___ PROVIDED MATERIAL

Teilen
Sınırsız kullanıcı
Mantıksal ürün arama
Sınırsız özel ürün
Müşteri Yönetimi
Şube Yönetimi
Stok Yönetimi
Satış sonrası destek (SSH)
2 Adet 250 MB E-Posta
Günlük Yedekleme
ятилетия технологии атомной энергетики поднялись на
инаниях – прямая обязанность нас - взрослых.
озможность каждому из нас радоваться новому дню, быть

______

▶ **TRY IT**
Retype the material in full, character for character.

▶ **OUTPUT**
Teilen
Sınırsız kullanıcı
Mantıksal ürün arama
Sınırsız özel ürün
Müşteri Yönetimi
Şube Yönetimi
Stok Yönetimi
Satış sonrası destek (SSH)
2 Adet 250 MB E-Posta
Günlük Yedekleme
ятилетия технологии атомной энергетики поднялись на
инаниях – прямая обязанность нас - взрослых.
озможность каждому из нас радоваться новому дню, быть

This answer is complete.